SCRIPTED TO PERFECTION

The RSS needed to stay relevant at a time when more than half of India’s population was under the age of 25 and 66 per cent under 35. For someone who had gone gung-ho about the ‘the immense possibilities of computers’ as early as the mid-1990s, Modi was seen as a suitable boy. His economic model of development had already been feted by the likes of globalisation buffs such as Jagdish Bhagwati. Vibrant Gujarat, a showpiece event meant to sell Gujarat to global investors, had become a success thanks partly to the global PR agency hired for the purpose, Apco. The script for his ascent was ready with Sadbhavan Yatra, launched ahead of the 2012 state polls, to hardsell himself as a doer and hard-edged leader who could preside over India’s growth in the 21st century. The Tata Group, one of India’s biggest conglomerates, had started operations in Gujarat after troubles in West Bengal. Ratan Tata, its then chairman, had been reluctant to join hands with a much-maligned Modi. An official who had accompanied Modi to the airport to receive the Tata honcho recalls how Modi broke the ice. “I know that you do not like me enough. You just come and do whatever you want to,” Modi said, positioning himself as the flagbearer of a ‘modernisation’ drive envisaged by the RSS’s Deen Dayal Upadhyay, one of the most prominent leaders of the Bharatiya Jan Sangh, the BJP’s forerunner, and an icon for the likes of Modi.

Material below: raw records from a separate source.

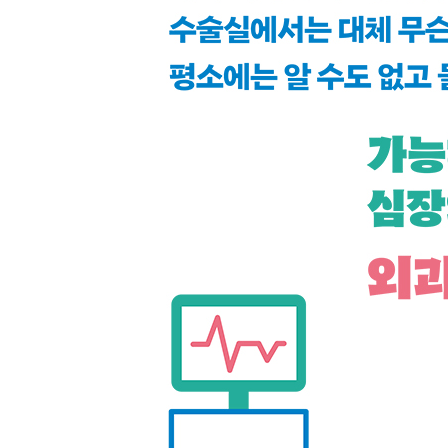
020 수술 전에 이미지 트레이닝을 하기도 하나요?
021 수술에는 몇 명 정도가 참여하나요?
022 왜 두 번째 수술은 힘든가요?
023 자신의 가족을 수술하기도 하나요?
024 성공률 1%인 수술도 있나요?
025 수술 중 적출한 장기는 어떻게 하나요?
026 한밤중에도 수술을 하나요?
027 동시에 두 명의 환자를 수술하기도 하나요?
028 술 마시고 있을 때도 긴급 수술 호출이 오나요?
029 수술 중에 의료진들끼리 대화를 하나요?
030 수술 중에 어지러워서 쓰러지는 사람도 있나요
031 수술을 유리창 너머로 견학할 수 있는 방이 있
032 인간의 신체를 자를 때 냄새가 나나요?
033 자신이 수술을 받는다면 어디서 받을 건가요?
034 의사도 수술을 받을 때 긴장하나요?
035 의사는 자기 몸도 수술할 수 있나요?
036 다음 날 수술을 앞둔 환자가 하지 말아야 할 
037 수술할 때 문제가 발생하기 쉬운 몸은 어떤 몸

Modi and team also scrutinised the strengths and weaknesses of the Congress-led coalition and had consulted, as early as in May 2012, foreign PR agents who had worked in the Obama Campaign on the likely strategies of the UPA. The rest, as we now know, is history.
 

THE ROLLER COASTER

“Modi’s landslide victory in Varanasi could be a rude shock to many of our journalists who were talking about a tough fight in a ‘three-cornered contest’,” says a BJP leader based in Varanasi, where Modi, taking a break from his whirlwind tour of the country, spent just eight hours and 40 minutes to canvass votes for himself. Another BJP leader calls statements that have emanated from Varanasi about ‘tough battles’ and a ‘Modi versus Kejriwal faceoff’ as the rambling of people who often go by announcements and not facts. Modi was leaps ahead, he says, because of his preparations. Modi had begun his campaign long before he was named to the post by the BJP, he avers. “Winning over corporates, appealing to farmers, striking a chord with the middle classes and the younger generation through meetings in colleges, etcetera, over the past few years were all part of that comprehensive campaign,” adds this leader.

Modi also understood very clearly that having a team to assess data from polling booths across the country was crucial to ensure that the BJP had an edge. A north Indian constituency for Modi to contest was also chosen more than a year in advance. The logic of Modi’s contesting Varanasi was not only that it’s a city holy to Hindus, but also that Modi’s war-room led by Amit Shah anticipated that his candidacy would help the BJP gain seats across Poorvanchal, an entire belt that sprawls across eastern UP and Bihar.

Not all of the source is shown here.